--- PROVIDED ENTRIES ---
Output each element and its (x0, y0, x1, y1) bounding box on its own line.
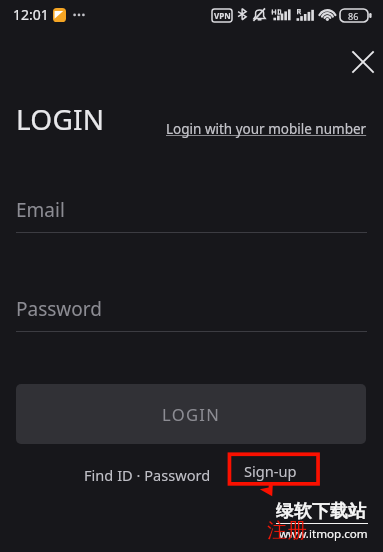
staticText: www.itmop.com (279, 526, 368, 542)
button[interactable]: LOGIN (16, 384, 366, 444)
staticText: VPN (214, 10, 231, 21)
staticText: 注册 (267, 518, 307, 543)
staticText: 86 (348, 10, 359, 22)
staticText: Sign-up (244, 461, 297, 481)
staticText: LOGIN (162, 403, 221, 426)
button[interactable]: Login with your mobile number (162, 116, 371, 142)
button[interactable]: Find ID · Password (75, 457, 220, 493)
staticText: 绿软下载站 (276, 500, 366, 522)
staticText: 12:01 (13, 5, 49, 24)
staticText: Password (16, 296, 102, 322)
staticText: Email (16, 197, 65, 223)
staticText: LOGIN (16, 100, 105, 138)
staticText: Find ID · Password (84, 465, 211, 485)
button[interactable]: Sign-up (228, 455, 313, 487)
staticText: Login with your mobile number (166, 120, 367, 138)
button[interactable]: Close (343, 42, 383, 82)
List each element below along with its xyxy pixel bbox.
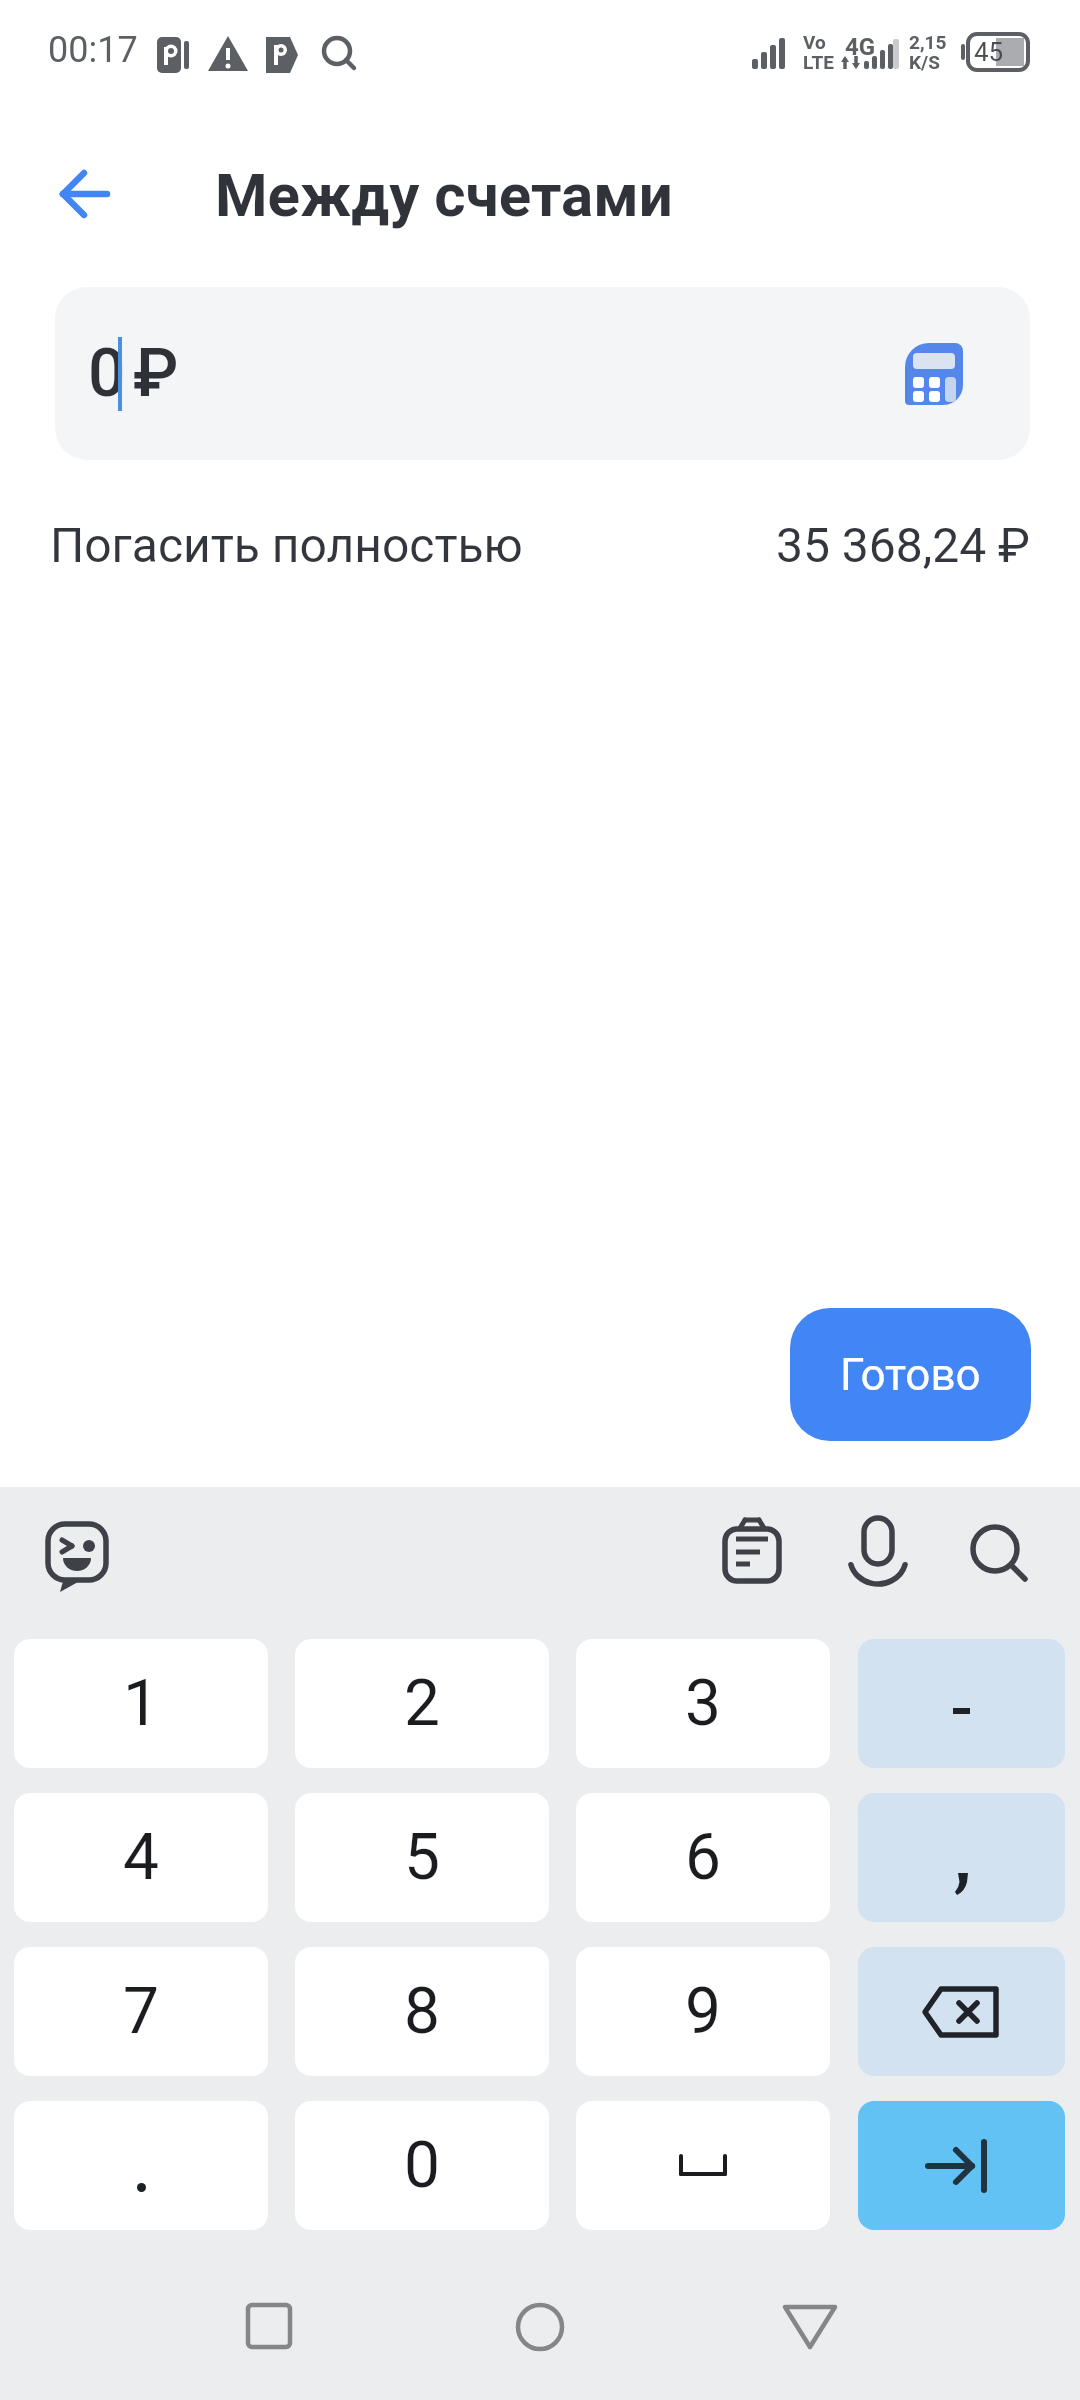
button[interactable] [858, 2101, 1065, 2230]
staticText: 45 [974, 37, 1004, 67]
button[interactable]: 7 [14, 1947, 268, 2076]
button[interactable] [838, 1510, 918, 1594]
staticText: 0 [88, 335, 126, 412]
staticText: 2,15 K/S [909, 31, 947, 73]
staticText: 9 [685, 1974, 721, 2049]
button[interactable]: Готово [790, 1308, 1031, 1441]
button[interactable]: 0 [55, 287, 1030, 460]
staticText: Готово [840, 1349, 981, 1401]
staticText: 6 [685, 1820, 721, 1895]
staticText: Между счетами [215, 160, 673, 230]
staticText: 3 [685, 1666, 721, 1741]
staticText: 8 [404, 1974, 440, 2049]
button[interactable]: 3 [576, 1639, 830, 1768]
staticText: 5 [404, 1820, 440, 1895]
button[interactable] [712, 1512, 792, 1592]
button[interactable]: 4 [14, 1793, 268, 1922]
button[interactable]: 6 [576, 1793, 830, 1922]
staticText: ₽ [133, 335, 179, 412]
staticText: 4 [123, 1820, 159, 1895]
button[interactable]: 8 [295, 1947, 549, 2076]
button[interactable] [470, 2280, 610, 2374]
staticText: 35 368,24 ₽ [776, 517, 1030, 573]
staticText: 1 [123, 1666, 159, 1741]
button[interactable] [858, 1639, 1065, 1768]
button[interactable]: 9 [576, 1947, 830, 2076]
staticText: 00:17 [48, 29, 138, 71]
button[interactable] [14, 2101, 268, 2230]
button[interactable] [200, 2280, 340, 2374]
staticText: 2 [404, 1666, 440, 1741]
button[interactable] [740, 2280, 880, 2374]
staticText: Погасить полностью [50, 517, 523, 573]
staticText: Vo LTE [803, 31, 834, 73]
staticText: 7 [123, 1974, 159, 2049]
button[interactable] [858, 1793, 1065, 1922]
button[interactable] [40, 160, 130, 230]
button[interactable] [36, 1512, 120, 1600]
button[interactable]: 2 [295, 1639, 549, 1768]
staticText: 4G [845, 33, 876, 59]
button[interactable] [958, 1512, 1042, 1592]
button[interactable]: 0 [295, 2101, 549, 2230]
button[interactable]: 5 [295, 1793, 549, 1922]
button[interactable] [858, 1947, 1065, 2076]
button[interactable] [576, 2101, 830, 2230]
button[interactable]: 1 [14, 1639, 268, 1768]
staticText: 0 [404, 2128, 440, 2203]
---
## TASK PROMPT
Every line of the records above where the string "your" is found should be copied.

## ANSWER SPACE
button[interactable]: Login with your mobile number (162, 116, 371, 142)
staticText: Login with your mobile number (166, 120, 367, 138)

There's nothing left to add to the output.